上達の指南
(1)石の配置で手段も変わる
(寄稿連載 2015/08/25読売新聞掲載) 相手の石を仕留める際、部分的には複数の方法が存在することがあります。ハネから行ってもいいし、急所に直行してもいい、といったケースを思い浮かべてみてください。
しかし周辺に相手の石がきたりすると、正解は複数の手段のうちの一つに限定されることがあります。そうした実戦的詰碁に取り組んでいただきましょう。
【第1問】 黒番で考えてください。部分的には単純な基本詰碁です。△の存在が黒の着手にどう影響してくるでしょうか。
【1図】 △がなければ、黒からはAのホウリ込みでも、Bの急所直行でも白を仕留めることができるのは、すぐにお分かりいただけるはずです。
【2図】 しかし△が存在すると、どちらでもいいというわけにはいきません。黒1から行くと白2とつがれ、AとBが見合いで生きられてしまいます。
【3図】 黒1のホウリ込みが唯一の正解。
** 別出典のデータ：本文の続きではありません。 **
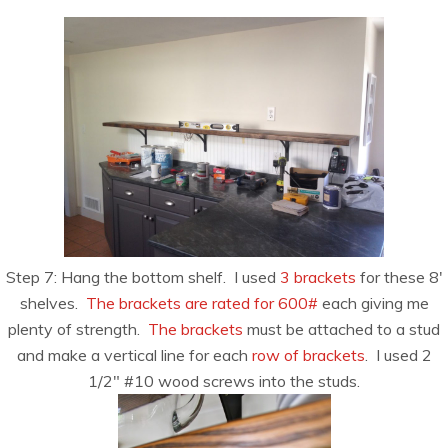
Step 7: Hang the bottom shelf. I used
3 brackets
for these 8′
shelves.
The brackets are rated for 600#
each giving me
plenty of strength.
The brackets
must be attached to a stud
and make a vertical line for each
row of brackets
. I used 2
1/2″ #10 wood screws into the studs.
白2に黒3と眼を奪い、白に右方へ渡られることもありません。
【第2問】 これも部分的には単純ですが、△3子があるので正解は一つのみです。
【4図】 黒1のハイから3の急所へ行くのは、白4と抜かれます。
【5図】 黒1と眼を欠いても白2のツギで生還されます。
【6図】 黒1の急所直行が正解。白2に黒3と眼を奪い、△に関係なく白を仕留めることができました。
●メモ● 平田智也四段は広島県出身、21歳。宋光復九段門下。昨年までNHK杯の記録係を務めており、理知的な顔に見覚えのあるファンも多いはず。非公式戦ながら若手棋戦で準優勝の実績があり、今年は第40期新人王戦で決勝に進出。許家元三段との三番勝負は9月11日開幕する。